■ Exercise aim
Please copy exactly the part of the records below that opens with the line containing "A car accident" and closes with the line containing "e coming twelve months.", leaving out any pictures.

■ Transcribed page contents
▬▬▬

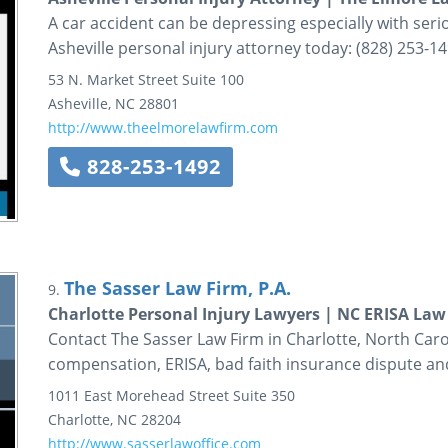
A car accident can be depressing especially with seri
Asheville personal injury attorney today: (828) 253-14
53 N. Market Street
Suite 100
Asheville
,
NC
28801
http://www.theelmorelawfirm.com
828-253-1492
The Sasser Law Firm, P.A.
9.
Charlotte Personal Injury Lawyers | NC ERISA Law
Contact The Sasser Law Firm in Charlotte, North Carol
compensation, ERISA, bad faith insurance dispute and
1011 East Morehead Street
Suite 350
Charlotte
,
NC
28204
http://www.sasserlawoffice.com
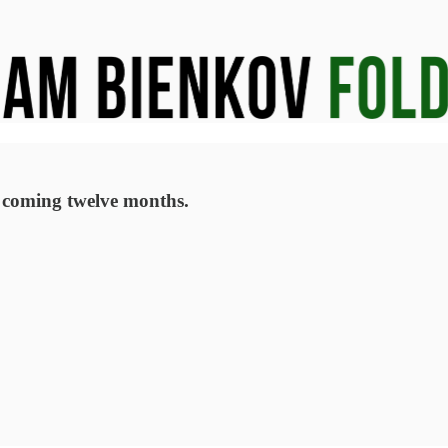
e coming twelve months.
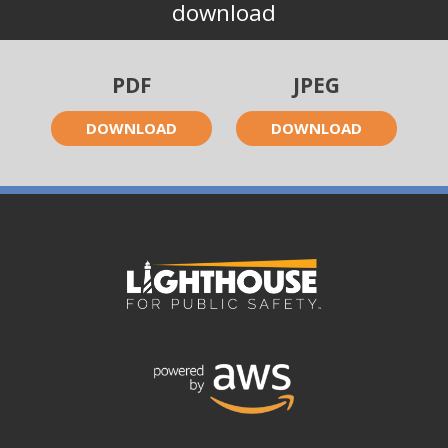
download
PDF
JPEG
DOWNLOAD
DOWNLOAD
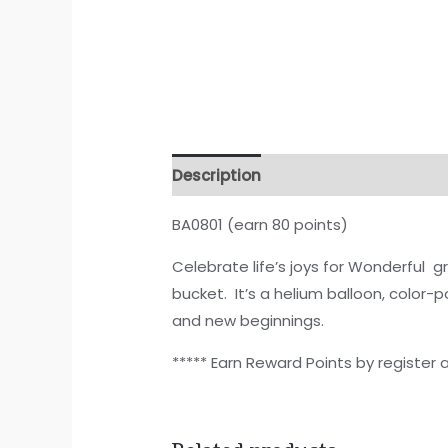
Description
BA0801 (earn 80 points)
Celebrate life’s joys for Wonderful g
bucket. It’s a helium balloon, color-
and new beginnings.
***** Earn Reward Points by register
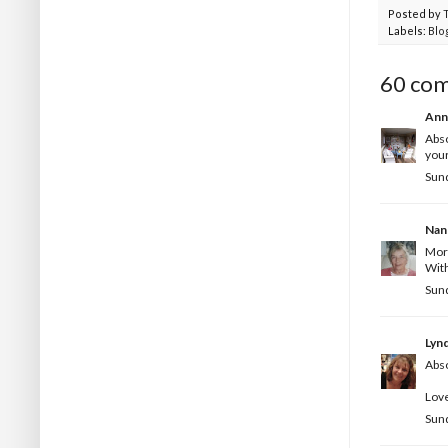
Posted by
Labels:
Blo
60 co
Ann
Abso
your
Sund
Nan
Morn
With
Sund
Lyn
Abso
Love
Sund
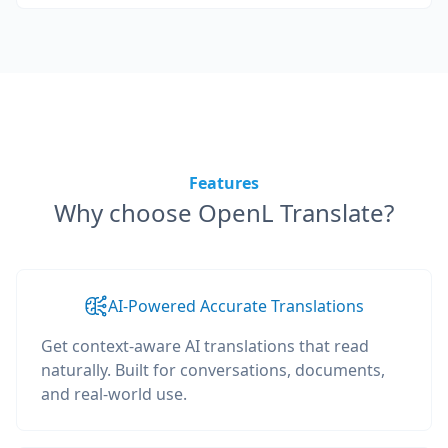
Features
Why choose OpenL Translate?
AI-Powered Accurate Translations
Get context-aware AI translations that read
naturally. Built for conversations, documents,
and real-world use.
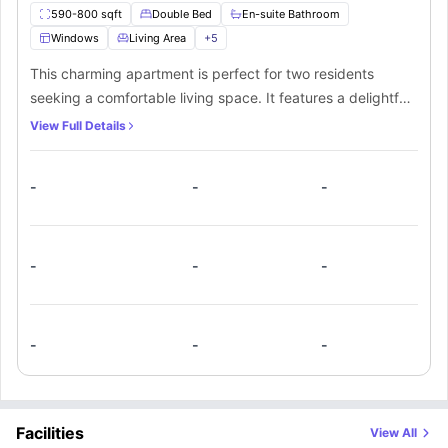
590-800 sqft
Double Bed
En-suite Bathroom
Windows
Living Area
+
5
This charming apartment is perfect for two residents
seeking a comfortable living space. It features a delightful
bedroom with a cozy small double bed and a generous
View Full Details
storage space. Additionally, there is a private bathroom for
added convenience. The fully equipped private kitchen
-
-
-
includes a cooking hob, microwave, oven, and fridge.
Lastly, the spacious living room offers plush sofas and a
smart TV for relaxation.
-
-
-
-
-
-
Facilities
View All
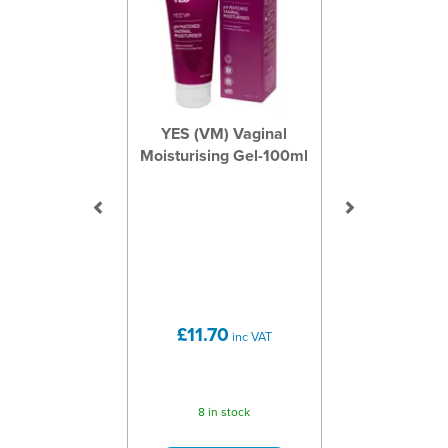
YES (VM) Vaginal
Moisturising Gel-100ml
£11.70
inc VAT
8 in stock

▬▬▬

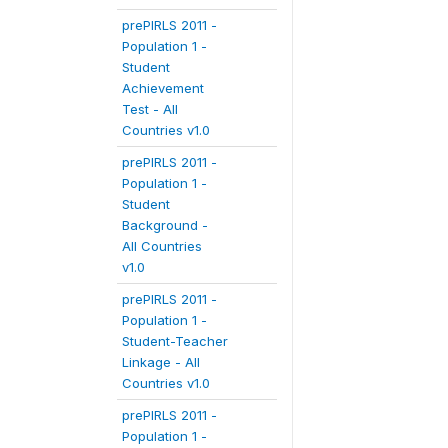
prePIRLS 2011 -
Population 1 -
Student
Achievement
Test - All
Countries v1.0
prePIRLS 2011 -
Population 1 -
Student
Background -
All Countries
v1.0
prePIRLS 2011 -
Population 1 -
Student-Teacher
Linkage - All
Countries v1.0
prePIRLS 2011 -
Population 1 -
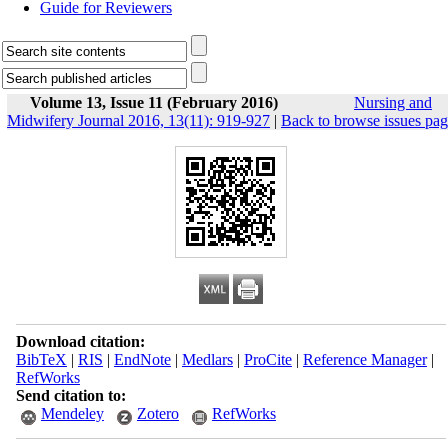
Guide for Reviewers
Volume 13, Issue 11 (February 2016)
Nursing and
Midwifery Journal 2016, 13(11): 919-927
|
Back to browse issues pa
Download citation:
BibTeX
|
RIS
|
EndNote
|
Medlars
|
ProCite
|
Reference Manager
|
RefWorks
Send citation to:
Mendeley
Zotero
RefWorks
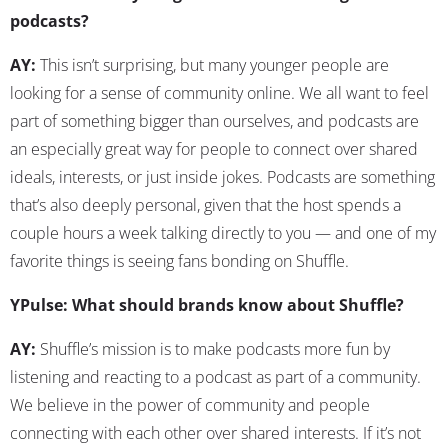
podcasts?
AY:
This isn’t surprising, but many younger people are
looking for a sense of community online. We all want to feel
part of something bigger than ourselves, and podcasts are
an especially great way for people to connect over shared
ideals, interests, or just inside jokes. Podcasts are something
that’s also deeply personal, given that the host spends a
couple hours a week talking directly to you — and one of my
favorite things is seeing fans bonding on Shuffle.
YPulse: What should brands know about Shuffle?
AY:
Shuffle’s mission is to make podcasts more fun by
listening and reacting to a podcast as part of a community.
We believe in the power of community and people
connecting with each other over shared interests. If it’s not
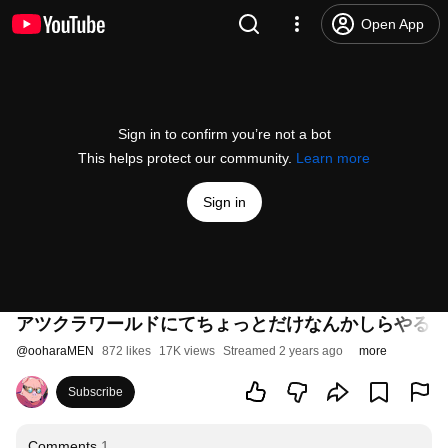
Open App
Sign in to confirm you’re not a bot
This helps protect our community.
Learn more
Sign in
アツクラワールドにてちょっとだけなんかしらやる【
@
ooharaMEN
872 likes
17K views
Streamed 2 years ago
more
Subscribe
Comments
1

▬▬▬

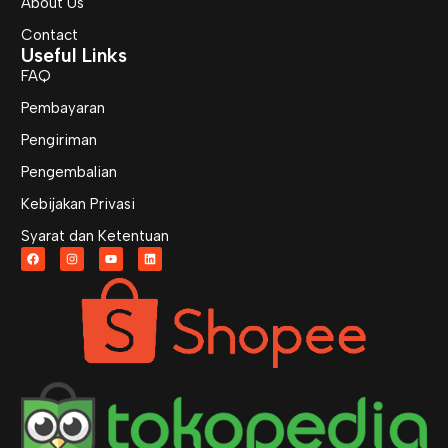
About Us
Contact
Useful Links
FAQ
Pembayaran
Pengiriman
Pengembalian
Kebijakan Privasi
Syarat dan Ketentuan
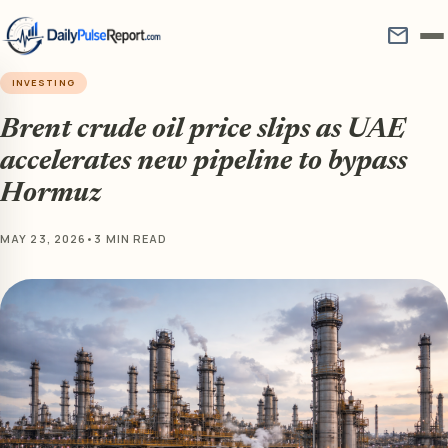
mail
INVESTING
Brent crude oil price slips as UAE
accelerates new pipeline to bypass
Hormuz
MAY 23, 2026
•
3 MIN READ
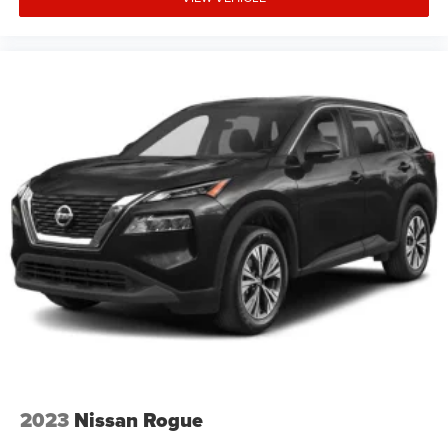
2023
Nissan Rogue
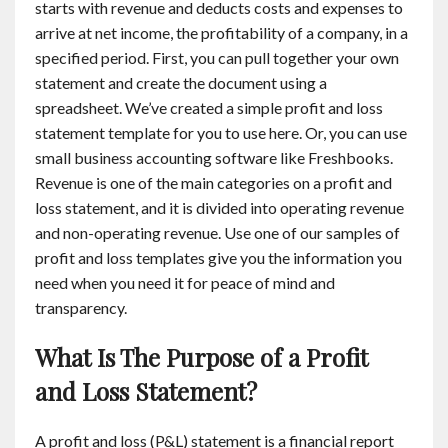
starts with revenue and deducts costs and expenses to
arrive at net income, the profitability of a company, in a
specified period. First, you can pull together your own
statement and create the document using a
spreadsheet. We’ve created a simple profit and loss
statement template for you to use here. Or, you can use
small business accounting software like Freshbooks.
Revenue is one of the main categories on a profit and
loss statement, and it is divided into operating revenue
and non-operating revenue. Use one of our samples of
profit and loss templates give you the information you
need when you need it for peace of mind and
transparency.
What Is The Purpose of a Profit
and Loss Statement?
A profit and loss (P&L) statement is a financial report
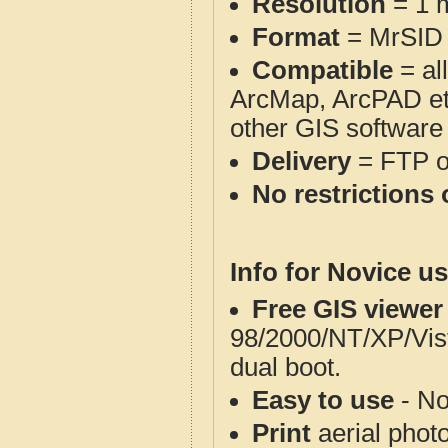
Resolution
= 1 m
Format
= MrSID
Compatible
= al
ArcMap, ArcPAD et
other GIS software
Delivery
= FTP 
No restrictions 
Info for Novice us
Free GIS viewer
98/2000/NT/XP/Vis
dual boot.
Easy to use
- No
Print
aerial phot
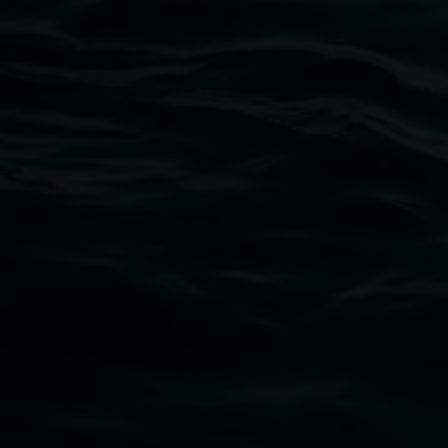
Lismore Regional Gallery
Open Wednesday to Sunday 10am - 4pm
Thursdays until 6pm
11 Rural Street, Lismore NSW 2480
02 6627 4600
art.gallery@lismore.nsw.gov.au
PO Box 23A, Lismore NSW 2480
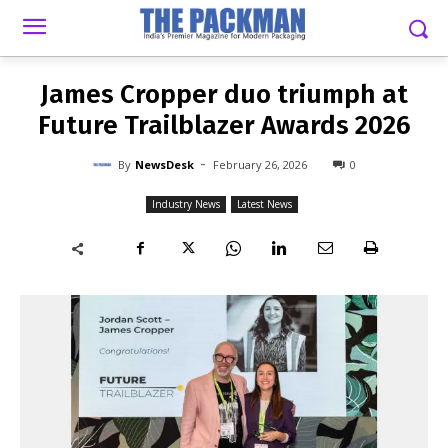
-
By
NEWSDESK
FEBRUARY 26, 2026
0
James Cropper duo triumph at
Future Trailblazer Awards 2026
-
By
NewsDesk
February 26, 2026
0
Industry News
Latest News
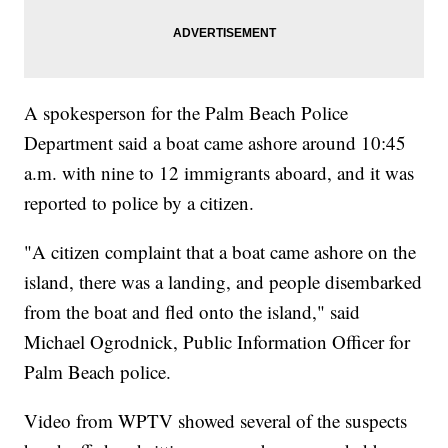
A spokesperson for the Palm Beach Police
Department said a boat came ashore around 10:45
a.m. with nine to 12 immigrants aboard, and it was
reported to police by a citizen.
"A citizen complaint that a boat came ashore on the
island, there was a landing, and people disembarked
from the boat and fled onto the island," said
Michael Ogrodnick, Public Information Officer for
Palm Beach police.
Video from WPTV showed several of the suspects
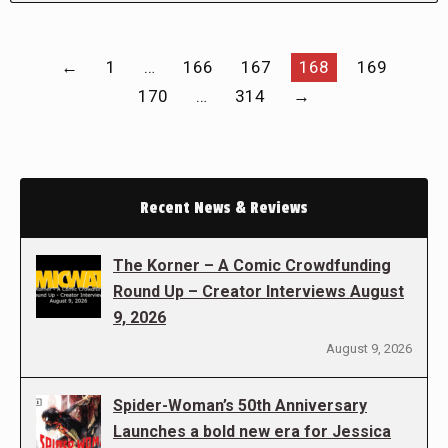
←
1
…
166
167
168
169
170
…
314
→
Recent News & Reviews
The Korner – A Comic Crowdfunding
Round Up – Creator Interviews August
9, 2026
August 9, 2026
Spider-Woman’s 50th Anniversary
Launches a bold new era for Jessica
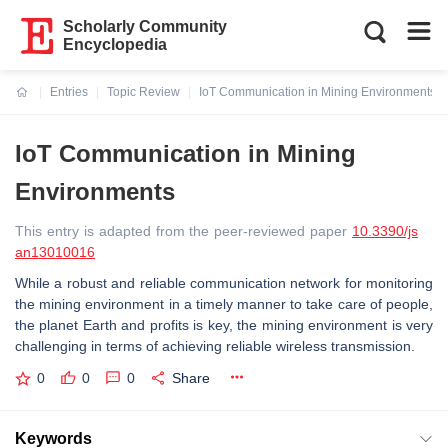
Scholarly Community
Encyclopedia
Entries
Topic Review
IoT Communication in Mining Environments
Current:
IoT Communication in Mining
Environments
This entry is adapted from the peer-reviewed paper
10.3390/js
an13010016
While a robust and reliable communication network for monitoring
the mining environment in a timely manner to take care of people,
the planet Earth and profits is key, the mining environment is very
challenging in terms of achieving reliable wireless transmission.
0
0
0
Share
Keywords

▬▬▬

■ Answer to the problem
A car accident can be depressing especially with seri
Asheville personal injury attorney today: (828) 253-14
53 N. Market Street
Suite 100
Asheville
,
NC
28801
http://www.theelmorelawfirm.com
828-253-1492
The Sasser Law Firm, P.A.
9.
Charlotte Personal Injury Lawyers | NC ERISA Law
Contact The Sasser Law Firm in Charlotte, North Carol
compensation, ERISA, bad faith insurance dispute and
1011 East Morehead Street
Suite 350
Charlotte
,
NC
28204
http://www.sasserlawoffice.com
e coming twelve months.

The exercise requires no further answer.